A little history: Purdue Pharma promoted and marketed OxyContin via a sophisticated program that included all-expenses-paid conferences in California, Arizona and Florida for some 5,000 doctors, nurses and pharmacists, as well as profiling to identify the most frequent (and sometimes least discriminate) prescribers of opioids; it also paid out $40 million in bonuses for increasing OxyContin sales. And it produced a promotional video in which a doctor claimed the drug “had no serious medical side effects.”

The result was widespread dependency, far beyond medical necessity, among Americans who would otherwise not be using illicit drugs, and who, when access to prescription opioids was tightened by the government, found themselves turning to heroin and bootleg opioids.

On Friday, Idaho officials announced a $119 million settlement with Johnson & Johnson and distributors over their role in the opioid crisis in the state. 

Drug overdose deaths spiked in the U.S. at the start of the COVID War.
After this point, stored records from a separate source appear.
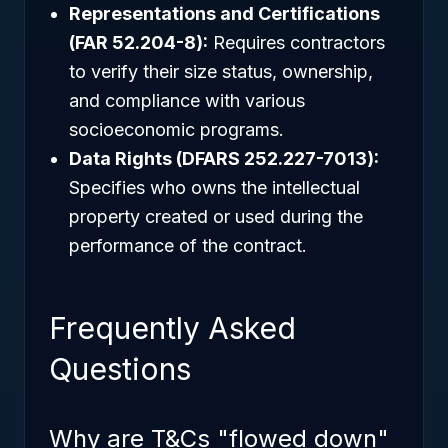
Representations and Certifications
(FAR 52.204-8):
Requires contractors
to verify their size status, ownership,
and compliance with various
socioeconomic programs.
Data Rights (DFARS 252.227-7013):
Specifies who owns the intellectual
property created or used during the
performance of the contract.
Frequently Asked
Questions
Why are T&Cs "flowed down"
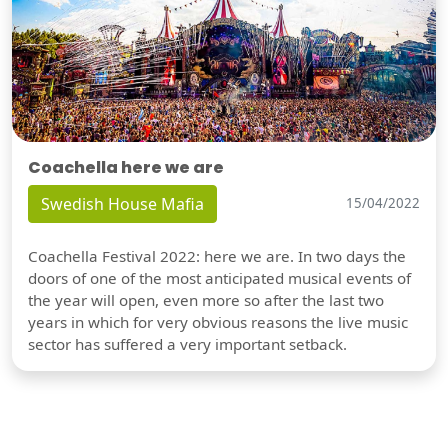
Coachella here we are
Swedish House Mafia
15/04/2022
Coachella Festival 2022: here we are. In two days the
doors of one of the most anticipated musical events of
the year will open, even more so after the last two
years in which for very obvious reasons the live music
sector has suffered a very important setback.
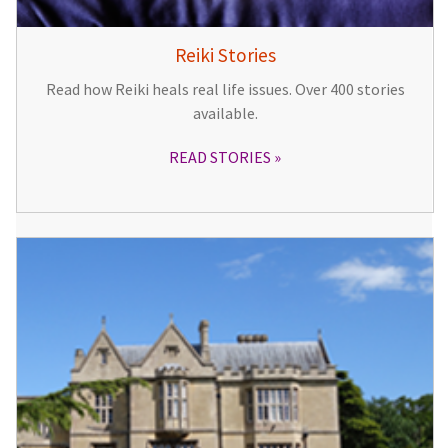
Reiki Stories
Read how Reiki heals real life issues. Over 400 stories
available.
READ STORIES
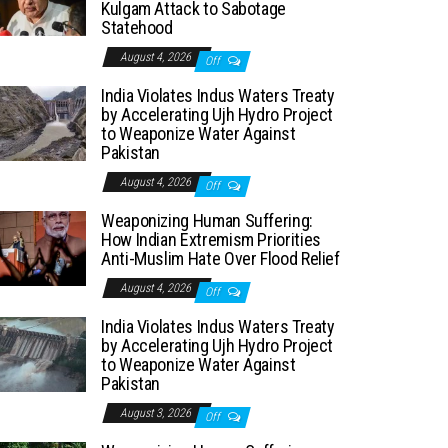
Kulgam Attack to Sabotage
Statehood
August 4, 2026
Off
India Violates Indus Waters Treaty
by Accelerating Ujh Hydro Project
to Weaponize Water Against
Pakistan
August 4, 2026
Off
Weaponizing Human Suffering:
How Indian Extremism Priorities
Anti-Muslim Hate Over Flood Relief
August 4, 2026
Off
India Violates Indus Waters Treaty
by Accelerating Ujh Hydro Project
to Weaponize Water Against
Pakistan
August 3, 2026
Off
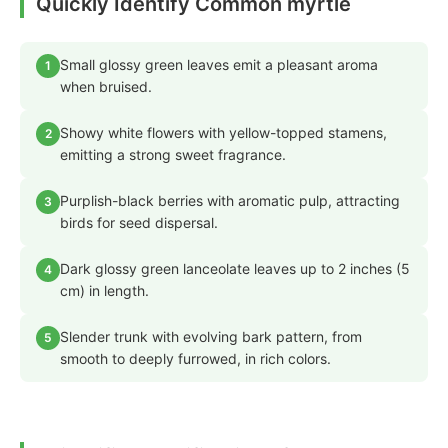
Quickly Identify Common myrtle
Small glossy green leaves emit a pleasant aroma
1
when bruised.
Showy white flowers with yellow-topped stamens,
2
emitting a strong sweet fragrance.
Purplish-black berries with aromatic pulp, attracting
3
birds for seed dispersal.
Dark glossy green lanceolate leaves up to 2 inches (5
4
cm) in length.
Slender trunk with evolving bark pattern, from
5
smooth to deeply furrowed, in rich colors.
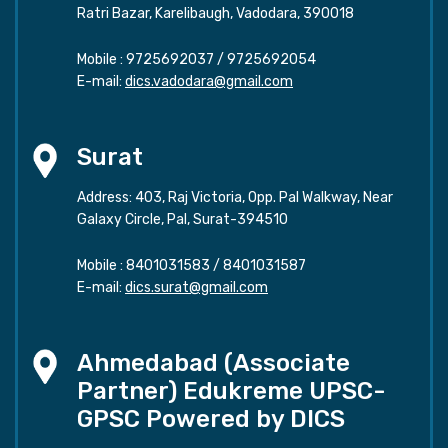
Ratri Bazar, Karelibaugh, Vadodara, 390018
Mobile :
9725692037
/
9725692054
E-mail:
dics.vadodara@gmail.com
Surat
Address: 403, Raj Victoria, Opp. Pal Walkway, Near
Galaxy Circle, Pal, Surat-394510
Mobile :
8401031583
/
8401031587
E-mail:
dics.surat@gmail.com
Ahmedabad (Associate
Partner) Edukreme UPSC-
GPSC Powered by DICS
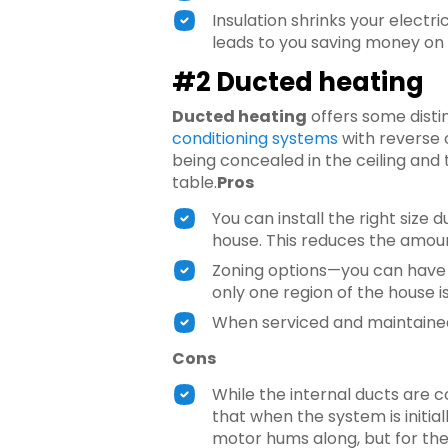
Insulation shrinks your electr
leads to you saving money on 
#2 Ducted heating
Ducted heating
offers some disti
conditioning systems
with reverse 
being concealed in the ceiling and
table.
Pros
You can install the right siz
house. This reduces the amoun
Zoning options—you can have c
only one region of the house is
When serviced and maintained,
Cons
While the internal ducts are c
that when the system is initiall
motor hums along, but for the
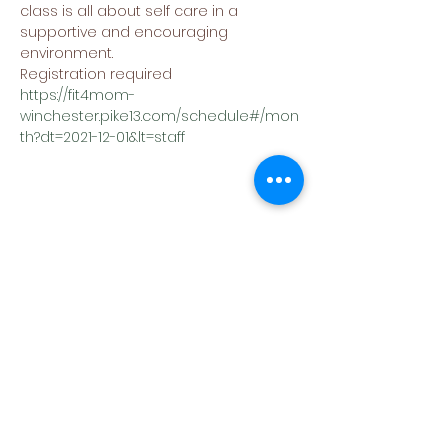
class is all about self care in a 
supportive and encouraging 
environment.
Registration required
https://fit4mom-
winchester.pike13.com/schedule#/mon
th?dt=2021-12-01&lt=staff
Share This Event
(540) 662-4564
302 S Loudoun Street
Winchester, VA 22601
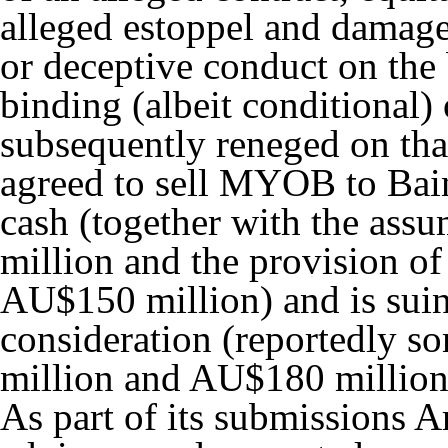
alleged estoppel and damage
or deceptive conduct on the 
binding (albeit conditional
subsequently reneged on tha
agreed to sell MYOB to Bain
cash (together with the assu
million and the provision of
AU$150 million) and is suin
consideration (reportedly
million and AU$180 million
As part of its submissions A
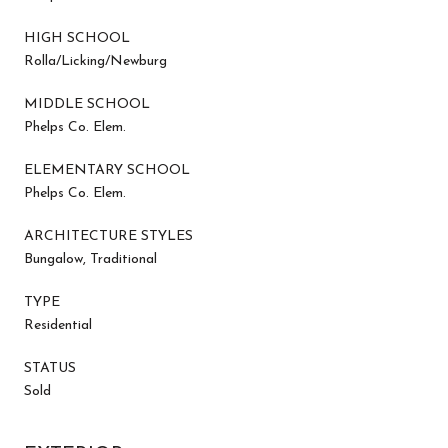
HIGH SCHOOL
Rolla/Licking/Newburg
MIDDLE SCHOOL
Phelps Co. Elem.
ELEMENTARY SCHOOL
Phelps Co. Elem.
ARCHITECTURE STYLES
Bungalow, Traditional
TYPE
Residential
STATUS
Sold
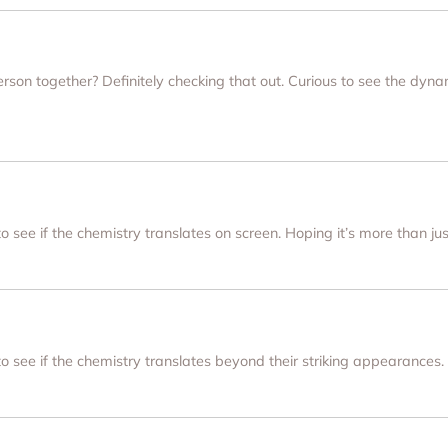
on together? Definitely checking that out. Curious to see the dyna
 to see if the chemistry translates on screen. Hoping it’s more than j
 to see if the chemistry translates beyond their striking appearances.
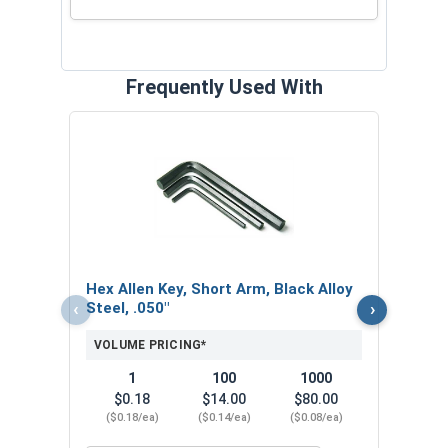
Frequently Used With
Hex 
Steel
VOL
$
Hex Allen Key, Short Arm, Black Alloy
($0
‹
›
Steel, .050"
VOLUME PRICING*
1
100
1000
$0.18
$14.00
$80.00
($0.18/ea)
($0.14/ea)
($0.08/ea)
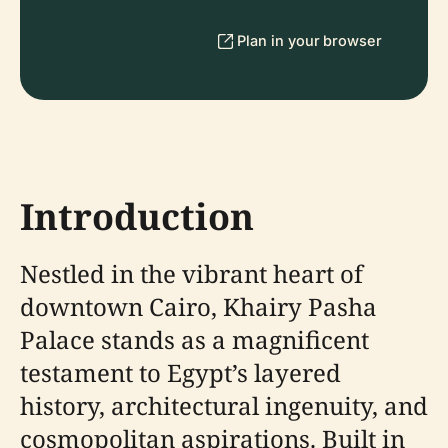
Plan in your browser
Introduction
Nestled in the vibrant heart of
downtown Cairo, Khairy Pasha
Palace stands as a magnificent
testament to Egypt’s layered
history, architectural ingenuity, and
cosmopolitan aspirations. Built in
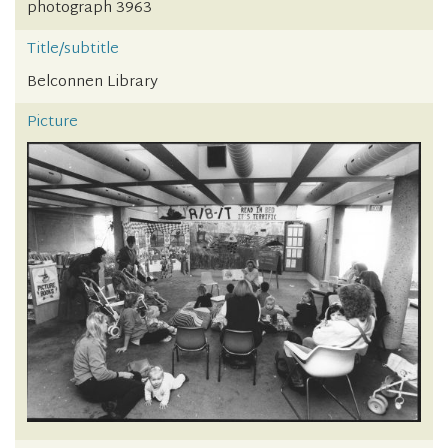
photograph 3963
Title/subtitle
Belconnen Library
Picture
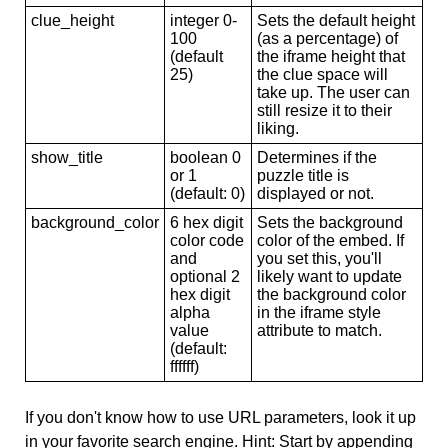
clue_height
integer 0-
Sets the default height
100
(as a percentage) of
(default
the iframe height that
25)
the clue space will
take up. The user can
still resize it to their
liking.
show_title
boolean 0
Determines if the
or 1
puzzle title is
(default: 0)
displayed or not.
background_color
6 hex digit
Sets the background
color code
color of the embed. If
and
you set this, you'll
optional 2
likely want to update
hex digit
the background color
alpha
in the iframe style
value
attribute to match.
(default:
ffffff)
If you don't know how to use URL parameters, look it up
in your favorite search engine. Hint: Start by appending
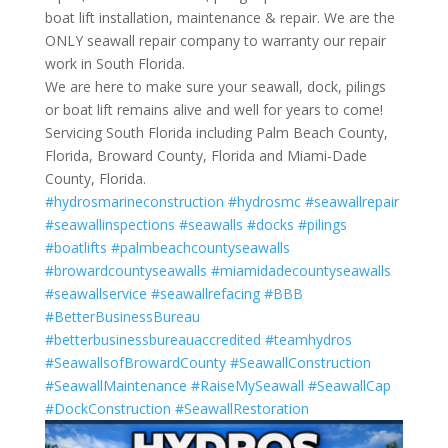
boat lift installation, maintenance & repair. We are the
ONLY seawall repair company to warranty our repair
work in South Florida.
We are here to make sure your seawall, dock, pilings
or boat lift remains alive and well for years to come!
Servicing South Florida including Palm Beach County,
Florida, Broward County, Florida and Miami-Dade
County, Florida.
#hydrosmarineconstruction
#hydrosmc
#seawallrepair
#seawallinspections
#seawalls
#docks
#pilings
#boatlifts
#palmbeachcountyseawalls
#browardcountyseawalls
#miamidadecountyseawalls
#seawallservice
#seawallrefacing
#BBB
#BetterBusinessBureau
#betterbusinessbureauaccredited
#teamhydros
#SeawallsofBrowardCounty
#SeawallConstruction
#SeawallMaintenance
#RaiseMySeawall
#SeawallCap
#DockConstruction
#SeawallRestoration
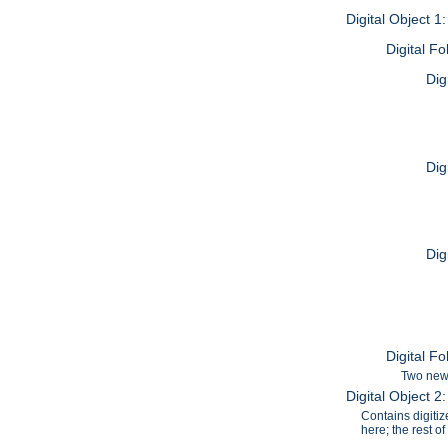
Digital Object 1
Digital F
Dig
Dig
Dig
Digital F
Two news
Digital Object 
Contains digiti
here; the rest o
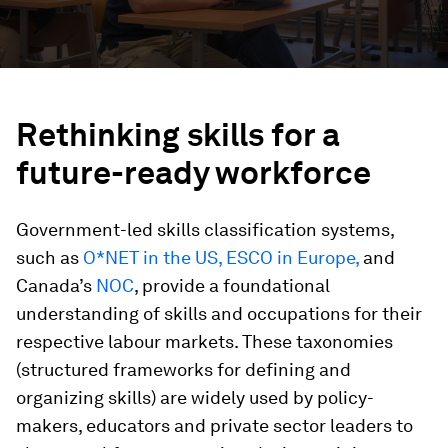
Rethinking skills for a
future-ready workforce
Government-led skills classification systems,
such as
O*NET in the US,
ESCO in Europe,
and
Canada’s
NOC
, provide a foundational
understanding of skills and occupations for their
respective labour markets. These taxonomies
(structured frameworks for defining and
organizing skills) are widely used by policy-
makers, educators and private sector leaders to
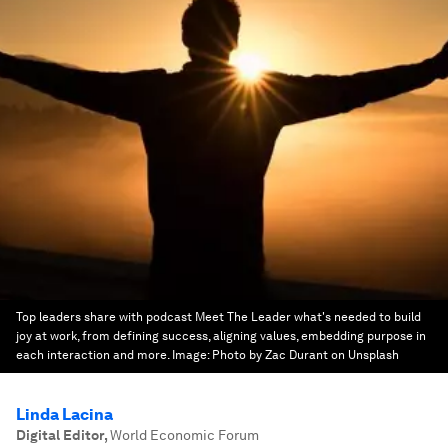
Top leaders share with podcast Meet The Leader what's needed to build
joy at work, from defining success, aligning values, embedding purpose in
each interaction and more.
Image:
Photo by Zac Durant on Unsplash
Linda Lacina
Digital Editor
,
World Economic Forum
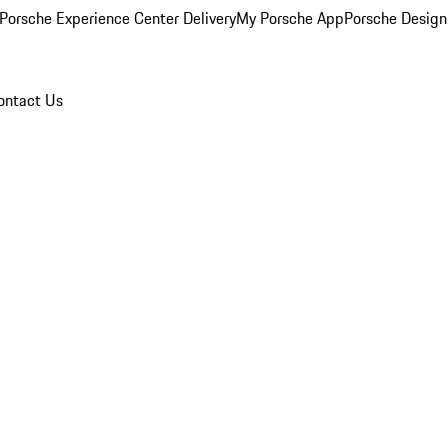
Porsche Experience Center Delivery
My Porsche App
Porsche Design
ontact Us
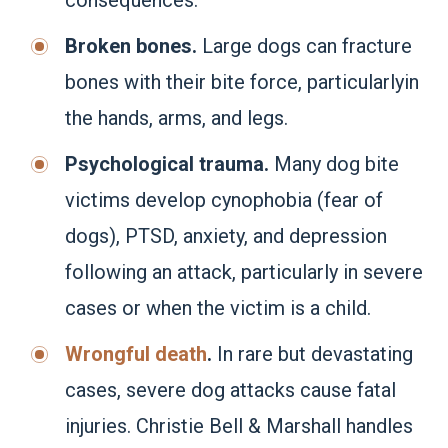
Broken bones.
Large dogs can fracture
bones with their bite force, particularlyin
the hands, arms, and legs.
Psychological trauma.
Many dog bite
victims develop cynophobia (fear of
dogs), PTSD, anxiety, and depression
following an attack, particularly in severe
cases or when the victim is a child.
Wrongful death
.
In rare but devastating
cases, severe dog attacks cause fatal
injuries. Christie Bell & Marshall handles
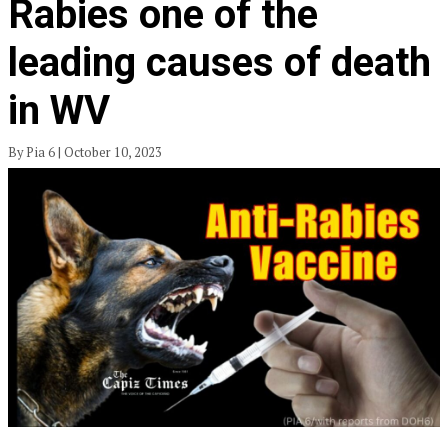
Rabies one of the
leading causes of death
in WV
By Pia 6 | October 10, 2023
Deaths rose 31 percent from 2019 to 2020. The U.S. recorded more overall deaths in 2021 than any previous year. About 3.465 million Americans died, which was 80,000 higher than 2020’s previous record setting total.

Rep. Paul Gosar, R-Ariz., an outspoken critic of the U.S. intervention in Ukraine, took to Twitter to point out the attention Kyiv has received in recent months while the U.S. struggles with the drug epidemic.

“Total Number of Americans killed by Russia in 2021: 0 Total number of Americans killed by Mexican fentanyl in 2021: 105,000,” he posted.